Neural processing of orientation differences between the eyes' images.

The aim of this study was to explore the neural mechanisms underlying visual processing of brief stimuli that were either the same in the two eyes or differed in orientation between the two eyes. To examine the neural mechanisms, I measured event-related potentials (ERPs) to 200-ms sine-wave gratings differing in orientation between the eyes from 0° to 90°. The gratings were either both of high contrast or both of low contrast. They elicited typical ERPs at occipital electrodes, with a first major component (P100) 100 ms after stimulus onset and a second major component (N170) 170 ms after stimulus onset. Global electrical field strength and focal amplitudes of both components were affected by grating contrast: High-contrast gratings elicited larger amplitudes than low-contrast gratings, confirming that neural responses depend on stimulus salience.

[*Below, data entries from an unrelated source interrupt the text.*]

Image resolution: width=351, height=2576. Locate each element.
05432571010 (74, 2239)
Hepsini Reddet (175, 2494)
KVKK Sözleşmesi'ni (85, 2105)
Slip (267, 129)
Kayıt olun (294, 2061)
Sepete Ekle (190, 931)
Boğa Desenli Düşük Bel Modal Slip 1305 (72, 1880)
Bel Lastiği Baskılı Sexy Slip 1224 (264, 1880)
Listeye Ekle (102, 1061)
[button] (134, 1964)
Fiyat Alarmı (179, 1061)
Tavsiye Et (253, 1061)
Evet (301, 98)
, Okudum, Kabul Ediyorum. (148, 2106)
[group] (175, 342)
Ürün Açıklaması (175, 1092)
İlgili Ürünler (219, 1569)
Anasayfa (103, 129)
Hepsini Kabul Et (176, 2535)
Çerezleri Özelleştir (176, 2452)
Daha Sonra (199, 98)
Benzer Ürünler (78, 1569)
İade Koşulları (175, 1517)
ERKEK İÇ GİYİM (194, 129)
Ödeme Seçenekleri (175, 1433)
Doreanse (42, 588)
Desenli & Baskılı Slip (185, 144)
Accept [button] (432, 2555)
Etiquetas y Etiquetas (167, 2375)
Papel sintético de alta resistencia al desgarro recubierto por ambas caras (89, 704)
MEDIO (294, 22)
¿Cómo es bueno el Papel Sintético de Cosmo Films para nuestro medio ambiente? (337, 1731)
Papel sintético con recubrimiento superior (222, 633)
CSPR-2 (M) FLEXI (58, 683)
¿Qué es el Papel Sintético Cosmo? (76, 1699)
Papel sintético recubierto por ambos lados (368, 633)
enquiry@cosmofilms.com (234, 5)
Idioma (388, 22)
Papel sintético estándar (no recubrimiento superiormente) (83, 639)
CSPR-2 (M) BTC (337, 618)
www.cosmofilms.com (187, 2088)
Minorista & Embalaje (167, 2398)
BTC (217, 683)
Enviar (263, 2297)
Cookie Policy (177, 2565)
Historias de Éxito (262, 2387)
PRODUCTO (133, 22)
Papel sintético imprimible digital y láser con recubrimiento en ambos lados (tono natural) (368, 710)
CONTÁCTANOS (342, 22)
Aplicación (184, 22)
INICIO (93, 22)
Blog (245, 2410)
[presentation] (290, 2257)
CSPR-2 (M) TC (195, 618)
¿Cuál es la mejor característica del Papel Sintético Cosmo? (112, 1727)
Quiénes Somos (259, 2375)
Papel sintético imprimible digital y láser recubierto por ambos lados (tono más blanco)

P100 amplitude followed a U-shaped function: It was larger when the orientations were the same in the two eyes (yielding binocular fusion), intermediate when the orientations were maximally different between the eyes (leading to binocular rivalry), and smallest for in-between orientation differences. N170 amplitude followed a linear function: It was smallest when the orientations were the same and increased with orientation difference between the eyes. These results suggest that the P100 reflects processes in which the binocular input are offset against each other, and that the N170 reflects binocular rivalry. I argue that the N170 shows the effects of reciprocal inhibition and adaptation--both critical factors in theories of binocular rivalry.